## TASK DIRECTIONS
Hunt through the lines below for the string "Ağustos" and copy each one that has it.

::: DATA TO EXAMINE :::

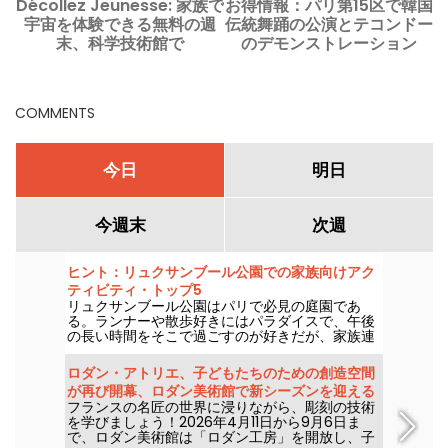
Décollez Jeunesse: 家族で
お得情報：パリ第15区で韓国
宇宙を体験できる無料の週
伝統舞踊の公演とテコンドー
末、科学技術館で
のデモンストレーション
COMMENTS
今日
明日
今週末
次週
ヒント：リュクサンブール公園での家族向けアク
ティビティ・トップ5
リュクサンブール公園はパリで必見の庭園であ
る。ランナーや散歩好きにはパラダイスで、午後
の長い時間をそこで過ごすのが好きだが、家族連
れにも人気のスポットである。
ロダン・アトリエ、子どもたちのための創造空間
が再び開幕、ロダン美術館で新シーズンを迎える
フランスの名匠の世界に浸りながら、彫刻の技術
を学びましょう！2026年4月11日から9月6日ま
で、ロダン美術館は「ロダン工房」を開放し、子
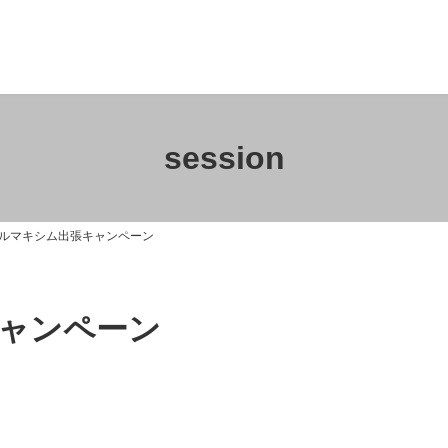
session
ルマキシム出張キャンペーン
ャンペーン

:::
::: DATA TO EXAMINE :::

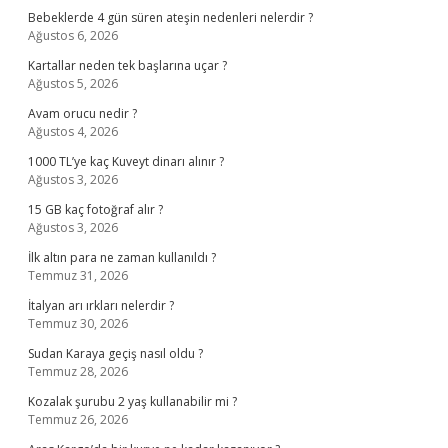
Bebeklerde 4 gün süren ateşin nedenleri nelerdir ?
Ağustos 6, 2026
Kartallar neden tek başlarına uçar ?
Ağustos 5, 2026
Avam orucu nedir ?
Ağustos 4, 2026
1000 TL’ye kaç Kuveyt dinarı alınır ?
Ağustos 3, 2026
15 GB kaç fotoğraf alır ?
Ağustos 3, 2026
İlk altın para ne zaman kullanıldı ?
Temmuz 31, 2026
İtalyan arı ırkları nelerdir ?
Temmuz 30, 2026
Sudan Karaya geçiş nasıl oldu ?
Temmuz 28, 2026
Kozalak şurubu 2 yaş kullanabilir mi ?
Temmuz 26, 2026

:::

## PROBLEM SOLUTION
Ağustos 6, 2026
Ağustos 5, 2026
Ağustos 4, 2026
Ağustos 3, 2026
Ağustos 3, 2026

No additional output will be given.